Он уже понимал, что случилось, но все как-то старался успокоить себя, и когда приютившаяся в доме у Одинцова с середины тридцатых годов после опустошительной личной трагедии полуглухая Степановна с недовольным и величественным видом, словно оказывая вынужденную милость, подала ему чай, он, полузакрыв глаза, долго сидел, ни к чему не притрагиваясь.

– В худом городе и Фома-то воевода, – со своим постоянно недовольным выражением лица, с воинственно приподнятым острым подбородком, всегда забавлявшим Одинцова, пробормотала Степановна.

– Вы, кажется, опять шепчете, Полина Степановна, – в свою очередь, с еле уловимой иронией вяло шевельнул он губами. – Я вас не раз просил говорить в моем присутствии разборчивее…

– Э-э, батюшка, ешь, ешь, – еще тише забормотала Степановна с явным удовлетворением. – Коли не потрафила, прямо уж скажи. Стара стала, стара, уж оглохла, ослепла на службе у тебя, в инвалидность попала, хоть ты мне яду подсыпь, ничего не чую…

Одинцов ковырнул вилкой разварную морковь, отодвинул тарелку и с удовольствием отхлебнул густой, ароматный чай – вот здесь Степановна была непревзойденной мастерицей, умела заваривать чай на самые разные моменты и настроения, и, может быть, именно такое редкое ее свойство примиряло с ней и Вадима Анатольевича, заставляло терпеть неприятные стороны ее характера…

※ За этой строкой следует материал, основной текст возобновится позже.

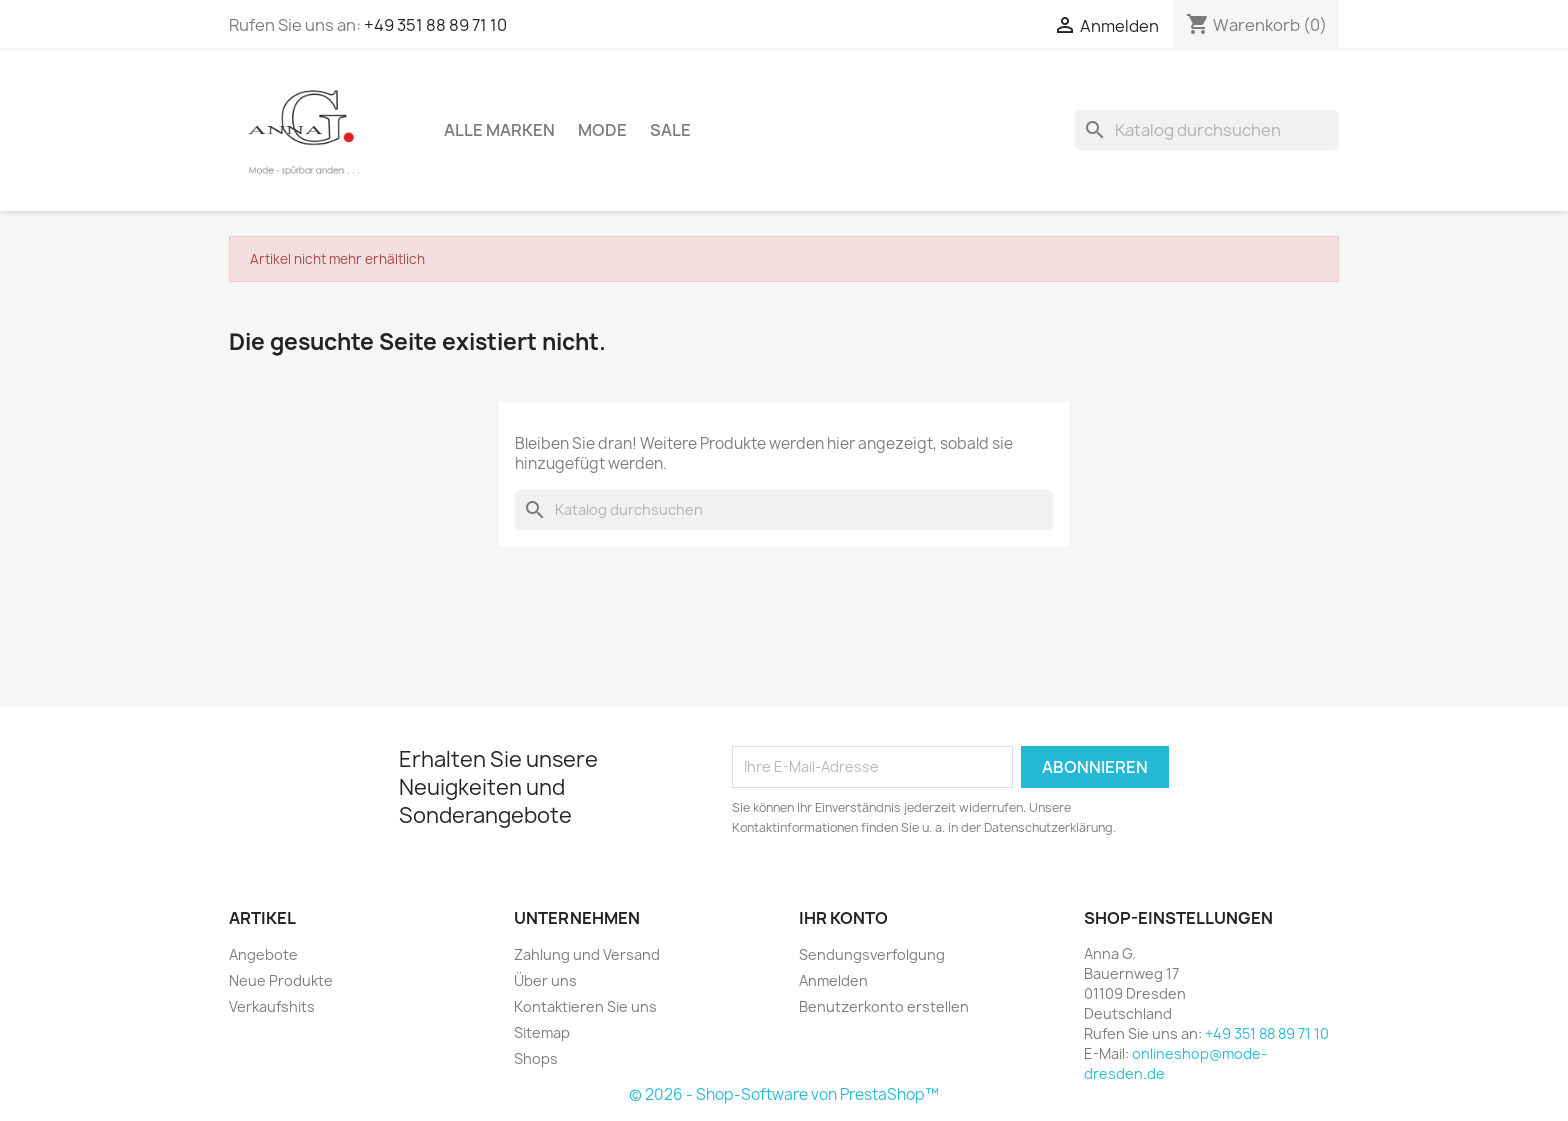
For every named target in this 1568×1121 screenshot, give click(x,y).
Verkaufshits (272, 1006)
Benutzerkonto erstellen (884, 1006)
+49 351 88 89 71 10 (435, 25)
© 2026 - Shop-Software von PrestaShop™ (784, 1094)
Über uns (545, 980)
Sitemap (542, 1032)
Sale (670, 130)
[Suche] (1207, 130)
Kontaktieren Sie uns (585, 1006)
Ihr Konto (843, 918)
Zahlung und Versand (587, 954)
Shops (536, 1058)
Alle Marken (499, 130)
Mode (602, 130)
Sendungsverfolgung (872, 954)
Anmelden (833, 980)
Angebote (263, 954)
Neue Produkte (281, 980)
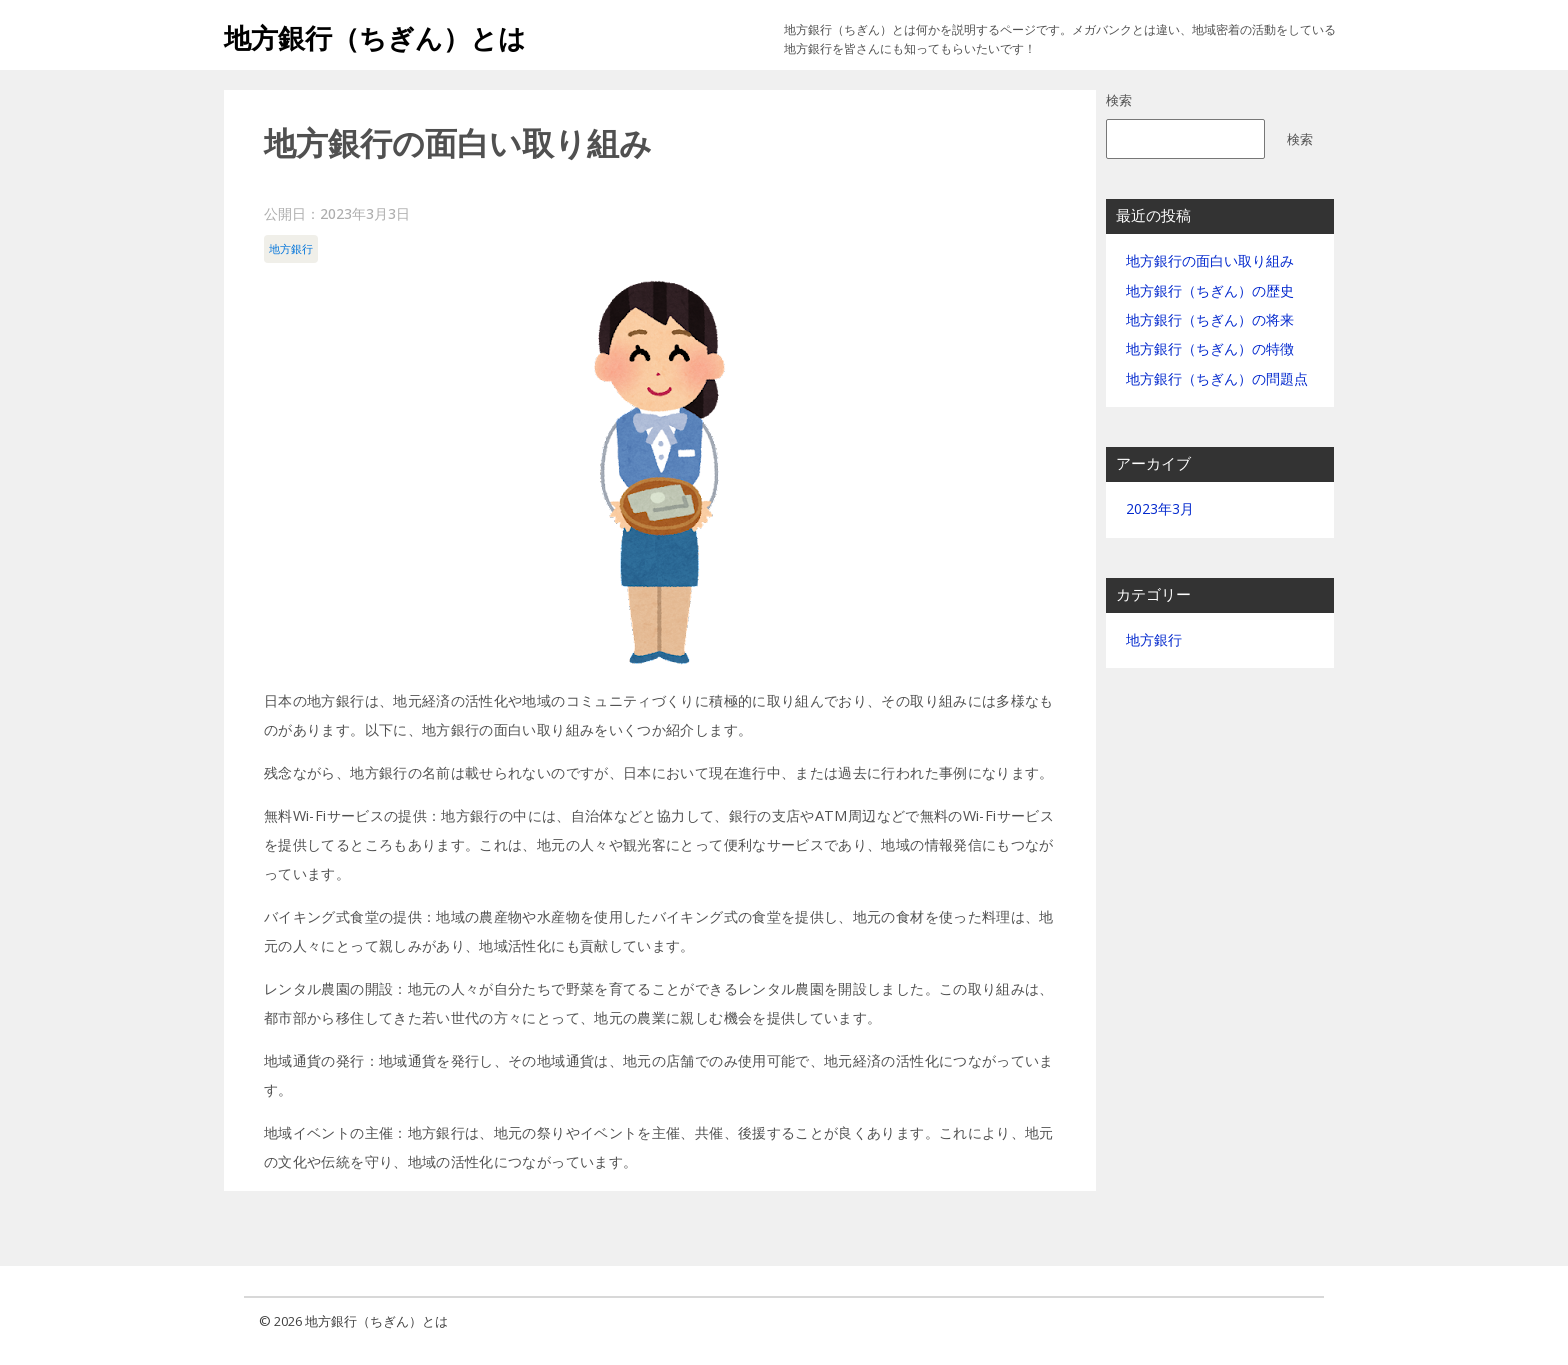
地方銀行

Он поймал себя на мысли, что думает о чем-то совсем уж ненужном, и, в свою очередь, что-то с досадой пробормотал. И в тот же момент увидел крупное, ухоженное лицо Степановны.

– Что, батюшка, сквернословишь-то? – поджимая губы, неожиданно обиделась она.

Одинцов, как бы стараясь понять и объяснить ее присутствие рядом, примиряюще махнул рукой, явно желая показать, что ничего предосудительного он не хотел сказать, и тем более оправдываться ему незачем, но Степановна и это истолковала по-своему и обрадовалась.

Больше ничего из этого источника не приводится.